The electrochemically active material usually comprises
constituents selected from oxides, oxyfluorides, phosphides,
carbides, and combinations thereof, such as cerium oxyfluoride.
An oxide may be present in the electrochemically active material as
such, or in a multi-compound mixed oxide and/or in a solid solution
of oxides. The oxide may be in the form of a simple, double and/or
multiple oxide, and/or in the form of a stoichiometric or
non-stoichiometric oxide.
The electrochemically active material may in particular comprise
spinels and/or perovskites, such as ferrites. The ferrites may be
selected from cobalt, manganese, molybdenum, nickel, magnesium and
zinc ferrite, and mixtures thereof, in particular nickel ferrite
partially substituted with Fe.sup.2+. Additionally, the ferrite may
be doped with at least one oxide selected from chromium, titanium,
tin and zirconium oxide.
Advantageously, the electrochemically active material can
additionally comprise an electrocatalyst for the oxidation of
oxygen ions present at the surface of the anode to form monoatomic
nascent oxygen and subsequently biatomic molecular gaseous oxygen.

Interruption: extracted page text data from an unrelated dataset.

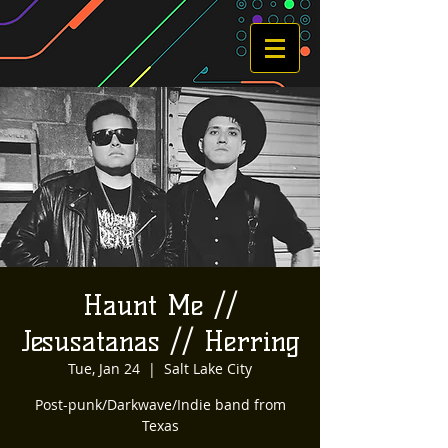
Haunt Me //
Jesusatanas // Herring
Tue, Jan 24
  |  
Salt Lake City
Post-punk/Darkwave/Indie band from
Texas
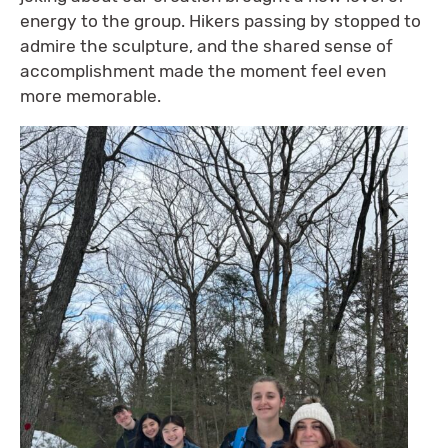
energy to the group. Hikers passing by stopped to
admire the sculpture, and the shared sense of
accomplishment made the moment feel even
more memorable.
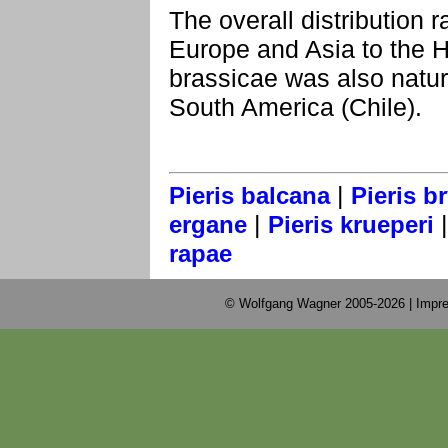
The overall distribution 
Europe and Asia to the H
brassicae was also natur
South America (Chile).
|
Pieris balcana
Pieris b
|
ergane
Pieris krueperi
rapae
© Wolfgang Wagner 2005-2026 |
Impre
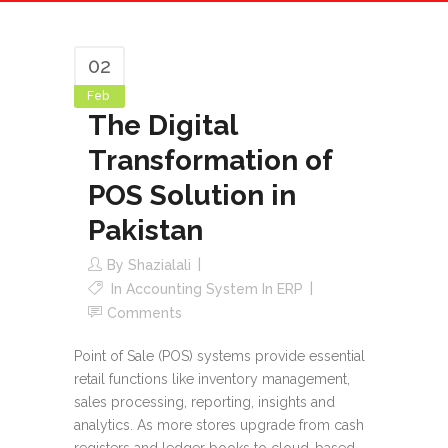
02
Feb
The Digital
Transformation of
POS Solution in
Pakistan
By
Shazialali
In
Accounting System In ERP
Comments
Point of Sale (POS) systems provide essential
retail functions like inventory management,
sales processing, reporting, insights and
analytics. As more stores upgrade from cash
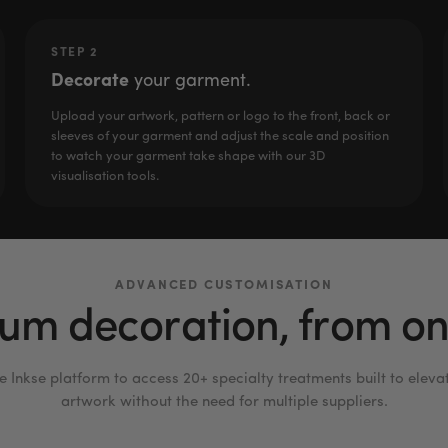
STEP 2
Decorate
your garment.
Upload your artwork, pattern or logo to the front, back or
sleeves of your garment and adjust the scale and position
to watch your garment take shape with our 3D
visualisation tools.
ADVANCED CUSTOMISATION
um decoration, from one
e Inkse platform to access 20+ specialty treatments built to eleva
artwork without the need for multiple suppliers.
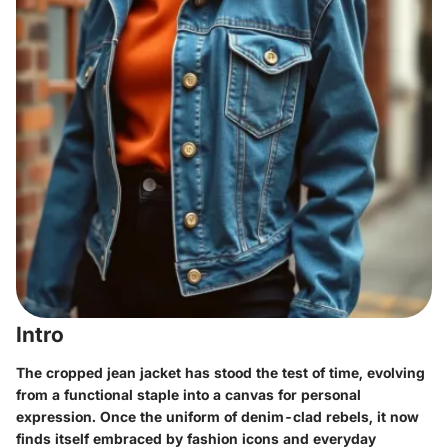
Intro
The cropped jean jacket has stood the test of time, evolving
from a functional staple into a canvas for personal
expression. Once the uniform of denim-clad rebels, it now
finds itself embraced by fashion icons and everyday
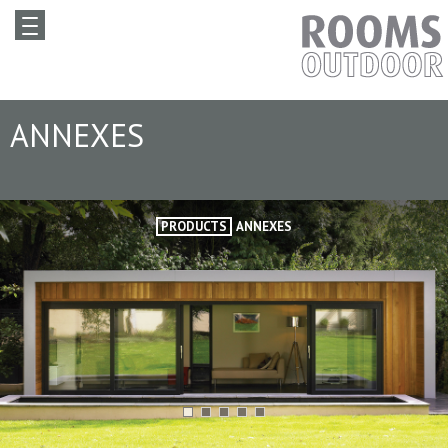
ANNEXES
PRODUCTS
ANNEXES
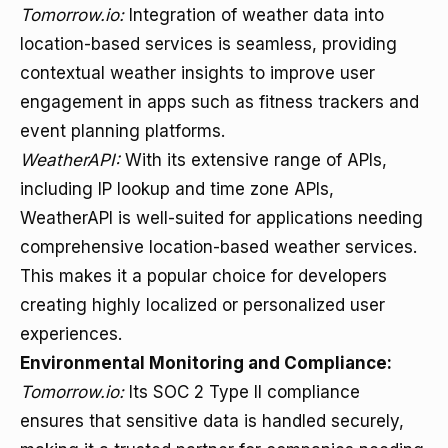
Tomorrow.io:
Integration of weather data into
location-based services is seamless, providing
contextual weather insights to improve user
engagement in apps such as fitness trackers and
event planning platforms.
WeatherAPI:
With its extensive range of APIs,
including IP lookup and time zone APIs,
WeatherAPI is well-suited for applications needing
comprehensive location-based weather services.
This makes it a popular choice for developers
creating highly localized or personalized user
experiences.
Environmental Monitoring and Compliance:
Tomorrow.io:
Its SOC 2 Type II compliance
ensures that sensitive data is handled securely,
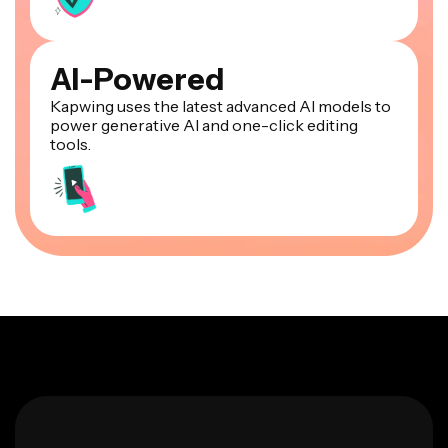
AI-Powered
Kapwing uses the latest advanced AI models to
power generative AI and one-click editing
tools.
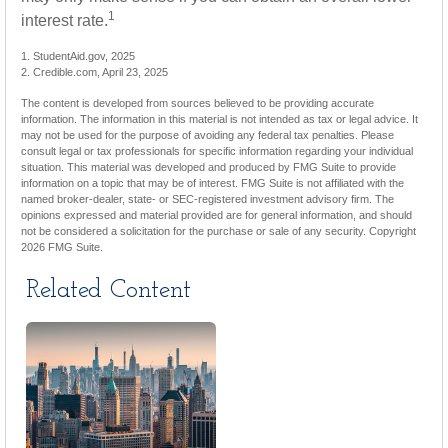
1
interest rate.
1. StudentAid.gov, 2025
2. Credible.com, April 23, 2025
The content is developed from sources believed to be providing accurate
information. The information in this material is not intended as tax or legal advice. It
may not be used for the purpose of avoiding any federal tax penalties. Please
consult legal or tax professionals for specific information regarding your individual
situation. This material was developed and produced by FMG Suite to provide
information on a topic that may be of interest. FMG Suite is not affiliated with the
named broker-dealer, state- or SEC-registered investment advisory firm. The
opinions expressed and material provided are for general information, and should
not be considered a solicitation for the purchase or sale of any security. Copyright
2026 FMG Suite.
Related Content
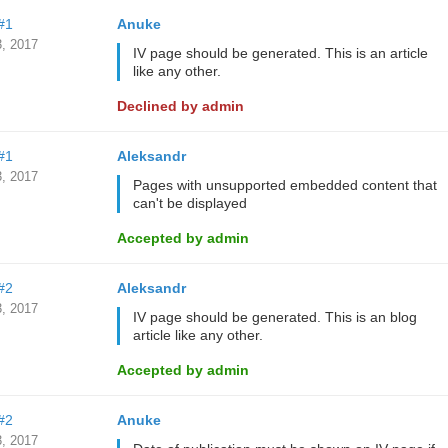
#1
Anuke
, 2017
IV page should be generated. This is an article
like any other.
Declined by admin
#1
Aleksandr
, 2017
Pages with unsupported embedded content that
can't be displayed
Accepted by admin
#2
Aleksandr
, 2017
IV page should be generated. This is an blog
article like any other.
Accepted by admin
#2
Anuke
, 2017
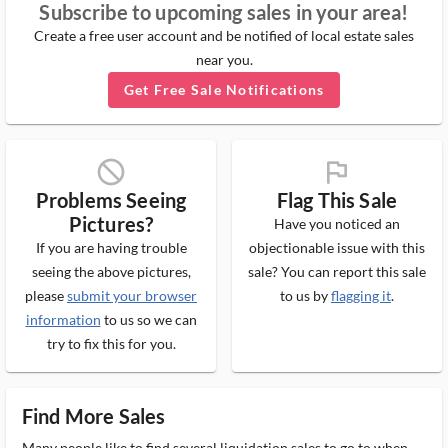
Subscribe to upcoming sales in your area!
Create a free user account and be notified of local estate sales
near you.
Get Free Sale Notifications
block_ms
flag_ms
Problems Seeing
Flag This Sale
Pictures?
Have you noticed an
If you are having trouble
objectionable issue with this
seeing the above pictures,
sale? You can report this sale
please
submit your browser
to us by
flagging it
.
information
to us so we can
try to fix this for you.
Find More Sales
Many people like to find several liquidation sales to go to when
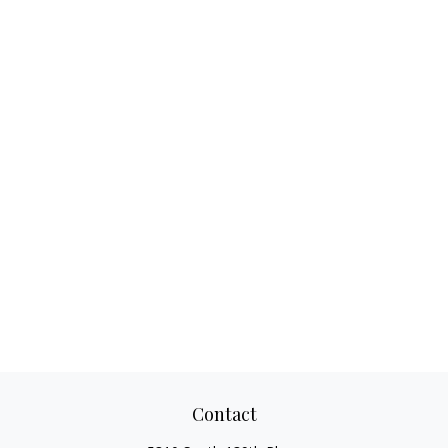
Contact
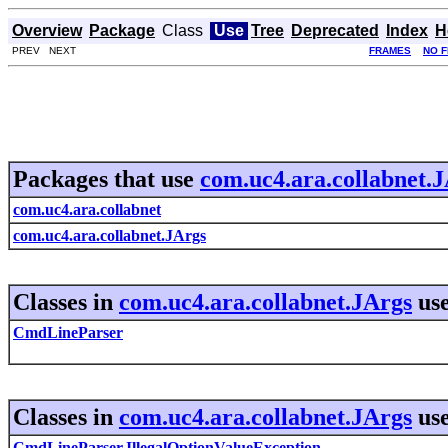
Overview
Package
Class
Use
Tree
Deprecated
Index
H
PREV NEXT
FRAMES
NO 
Packages that use
com.uc4.ara.collabnet.
com.uc4.ara.collabnet
com.uc4.ara.collabnet.JArgs
Classes in
com.uc4.ara.collabnet.JArgs
us
CmdLineParser
Classes in
com.uc4.ara.collabnet.JArgs
us
CmdLineParser.IllegalOptionValueException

The electrocatalyst may for instance be selected from iridium,
palladium, platinum, rhodium, ruthenium, silicon, tin and zinc, the
Lanthanide series and Mischmetal, and their oxides, mixtures and
compounds thereof.
The electrochemically active material may comprise at least one
metal selected from iron, chromium and nickel, and oxides, mixtures
and compounds thereof. The metals may be pre-oxidised before
immersion into the electrolyte or oxidising during use to form the
electrochemically active material. As stated above, chromium oxide
and black non-stoichiometric nickel oxide form a good barrier to
oxygen and protect the metal substrate from oxygen attack.
The electrochemically active material may be obtained from a
precursor, the constituents of which react among themselves to form
the active material when subjected to heat-treatment. Alternatively
or cumulatively, constituents may react with the metal structure to
form the active material during heat treatment. Optionally, a
substantially cryolite-resistant bonding material may bond the
electrochemically active constituents of the filling together and
within the voids, recesses and/or pores of the metal structure.
The electrochemically active material may be applied in the form of
powder into the voids, recesses and/or pores of the metal
substrate. Alternatively, the electrochemically active material may
be applied as a slurry or suspension containing colloidal material
which is a dried and/or heat treated. The colloid may be selected
from colloidal alumina, ceria, lithia, magnesia, silica, thoria,
yttria, zirconia and colloids containing active constituents of the
active material.
The invention also relates to a method of manufacturing a
non-carbon, metal-based anode of a cell as described above. The
method comprises filling at least partly the voids, recesses and/or
pores of the metal structure with an electrically conductive and
electrochemically active material or a precursor thereof, and
heat-treating the active material or precursor contained in the
voids, recesses and/or pores to consolidate and form an anode for
the oxidation of oxygen ions in electrolyte.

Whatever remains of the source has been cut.